Tuesday, January 29, 2008

CCS: still a pipe dream

Carbon capture and sequestration [CCS] got a bit of press lately when the government of Alberta decided to throw the dice on a bit of technology that doesn't exist yet:
The "made-in-Alberta" plan says capture and underground storage will make up 70 percent of a targeted 200 megaton cut in emissions over the next 42 years.

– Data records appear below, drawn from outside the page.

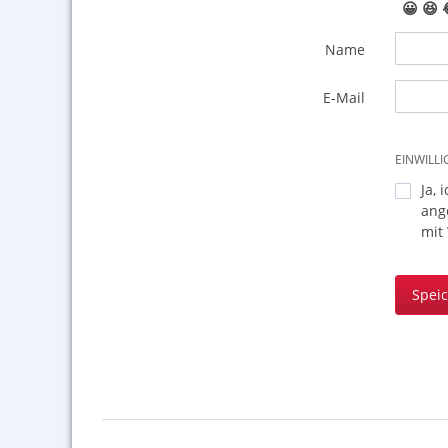
😀
😆
Name
E-Mail
EINWILL
Ja, 
ang
mit
Spei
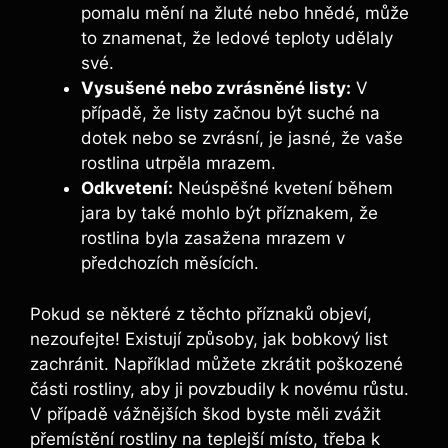
pomalu mění na žluté ‌nebo hnědé,⁤ může
to znamenat, že ledové ‍teploty udělaly
své.
Vysušené nebo zvrásněné listy:
V
případě, že listy začnou být suché‌ na
dotek nebo se zvrásní,⁣ je jasné, že vaše
rostlina utrpěla mrazem.
Odkvetení:
Neúspěšné⁤ kvetení během
jara by také mohlo být příznakem, že
rostlina byla ‌zasažena mrazem v
předchozích měsících.
Pokud se ⁤některé z těchto příznaků objeví,
nezoufejte! ​Existují způsoby, jak bobkový‍ list
zachránit. Například můžete zkrátit poškozené
části rostliny, aby ji povzbudily k novému růstu.
V případě vážnějších škod byste‌ měli zvážit
přemístění rostliny na teplejší‌ místo, třeba k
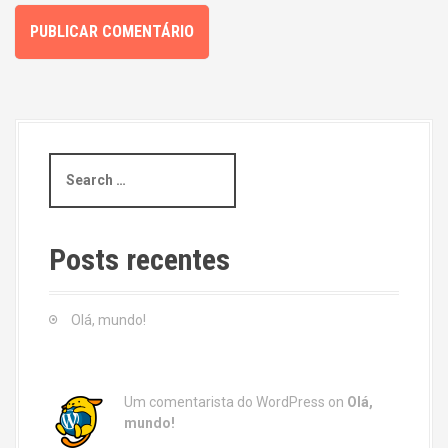
S
e
a
r
c
Posts recentes
h
f
o
Olá, mundo!
r
:
Um comentarista do WordPress
on
Olá,
mundo!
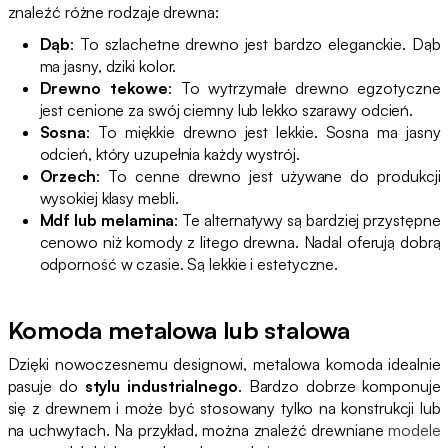
znaleźć różne rodzaje drewna:
Dąb
: To szlachetne drewno jest bardzo eleganckie. Dąb
ma jasny, dziki kolor.
Drewno tekowe
: To wytrzymałe drewno egzotyczne
jest cenione za swój ciemny lub lekko szarawy odcień.
Sosna
: To miękkie drewno jest lekkie. Sosna ma jasny
odcień, który uzupełnia każdy wystrój.
Orzech
: To cenne drewno jest używane do produkcji
wysokiej klasy mebli.
Mdf lub melamina
: Te alternatywy są bardziej przystępne
cenowo niż komody z litego drewna. Nadal oferują dobrą
odporność w czasie. Są lekkie i estetyczne.
Komoda metalowa lub stalowa
Dzięki nowoczesnemu designowi, metalowa komoda idealnie
pasuje do
stylu industrialnego
. Bardzo dobrze komponuje
się z drewnem i może być stosowany tylko na konstrukcji lub
na uchwytach. Na przykład, można znaleźć drewniane
modele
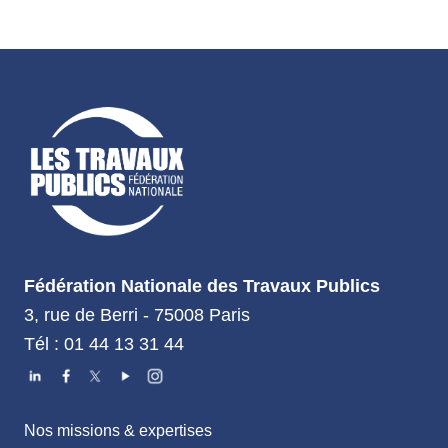
Fédération Nationale des Travaux Publics
3, rue de Berri - 75008 Paris
Tél : 01 44 13 31 44
Nos missions & expertises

"It acknowledges that as a global energy supplier, Alberta's greenhouse gas emissions will rise over the short term. But we will implement technology that exists today that will reduce our emissions over the medium and long term," Stelmach said.
So 70% of the planned goal should be discounted, because CCS simply doesn't exist yet. And I don't mean the way cheap solar power doesn't exist yet -- all the trends for the solar industry point that way, so it's reasonable to talk about solar power being economical by 2015 or so, even if oil, gas, and coal all stay cheap.

No, CCS is totally hallucinatory -- not only does it not exist in any industrial scale, nobody's even spending significant amounts of money on it.

But there's a very simple reason for this: coal is dead, or would be if subsidies were eliminated. Even modest carbon taxes make coal plants less economical than nuclear, and a full-up CCS plant would cost more than the equivalent solar power. (Think $0.20/kwh or more.)

If the coal industry is forced to pay for even a small amount the damage it does to the environment every year, the industry have to cease functioning. That simple.